As soon as I got home, I jumped on the internet. The internet can be a scary thing when researching medical stuff but in this case it saved my daughter. I found infantilescoliosis.org  pretty quickly and started reading stories and learning about Early Intervention and Mehta casting. I did more research and I joined an online group for parent with kids with scoliosis. I posted my daughters story on the group and was looking for help. I was lost and didn’t know what to do but the wait and see approach was not setting well with me. Within a few hours of posting, I was contacted by another mom personally by email. She gave me a ton of info on Shriner’s Hospital in Chicago and hooked me up with an amazing group of women and families all going through EDF/Mehta casting at Shriner’s Chicago. I was floored, scared and excited. We immediately sent in our application to Shriner’s Hospital and were thrilled when we got an appointment for September 2010.

The doctor at Shriner’s reviewed her x-rays and MRI films and agreed that Kiya’s scoliosis would likely not improve on its own and she was a good candidate for casting. He said given that she has no neurological issues, we should see excellent results. It was a long appointment but in a weird way we got the answers we were looking for. We waited for a cast date. After 1 week of waiting for a cast date, I called the nurse to follow up. She contacted the OR scheduling person and the next day we go the call. We had a cast date of September 14th.

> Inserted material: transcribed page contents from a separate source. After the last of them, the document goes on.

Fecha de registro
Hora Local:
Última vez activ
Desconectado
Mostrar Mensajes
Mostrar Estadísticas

We had 4 days notice. I was freaking out and frantically trying to mentally and physically prepare.

Cast day arrived and we were scared but knew we were doing the right thing. We truly believe we had the best first cast day ever because we shared it with two amazing families that I had gotten to “know” via the online group and facebook and because the staff at Shriner’s Chicago are simply amazing. I am not going to lie, a lot of tears were shed that day but we all survived. Kiya is a fighter for sure. She was mad at first but she recovered and did great.

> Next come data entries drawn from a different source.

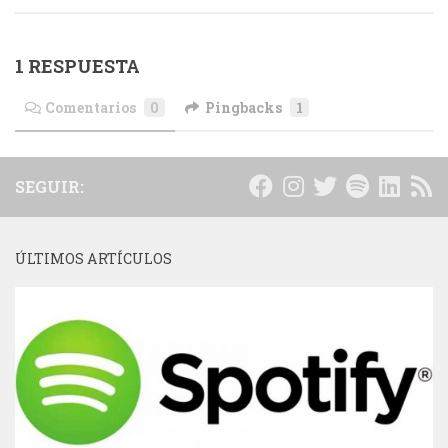
1 RESPUESTA
Comentarios
0
Pingbacks
1
SEGUIR:
ÚLTIMOS ARTÍCULOS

Her out of cast x-rays showed her curve had progressed to 50+ degrees in the 2 months since she was last x-rayed. The doctor’s were able to get her down to 15 degrees in cast. I was thrilled and so relieved that we didn’t wait until October to determine a treatment plan. It took a few days for Kiya to adjust but she was back to her silly, sassy self in no time. She was 21 months old at the time of first casting. She also now wears a pair of Sure Step ankle supports as she was rolling in on her ankles while standing/walking hence she hadn’t started to fully walk on her own yet.

As of writing this, we are just over 2 weeks into our first cast and 1 week + in her ankle supports and Kiya is doing great. She has now qualified for physical therapy for our state’s Birth to 3 program. Her therapist just saw her and is thrilled with her progress. She feels it won’t be much longer before we have a walking/running/jumping toddler on our hands.

We know we are at the beginning of this journey but we are so grateful to have found such incredible resources because we got a few months head start on treatment for our daughter and truly have made lifelong friends. No I take that back, we have gained family members because one sweet woman read my post and reached out to me. I am forever grateful.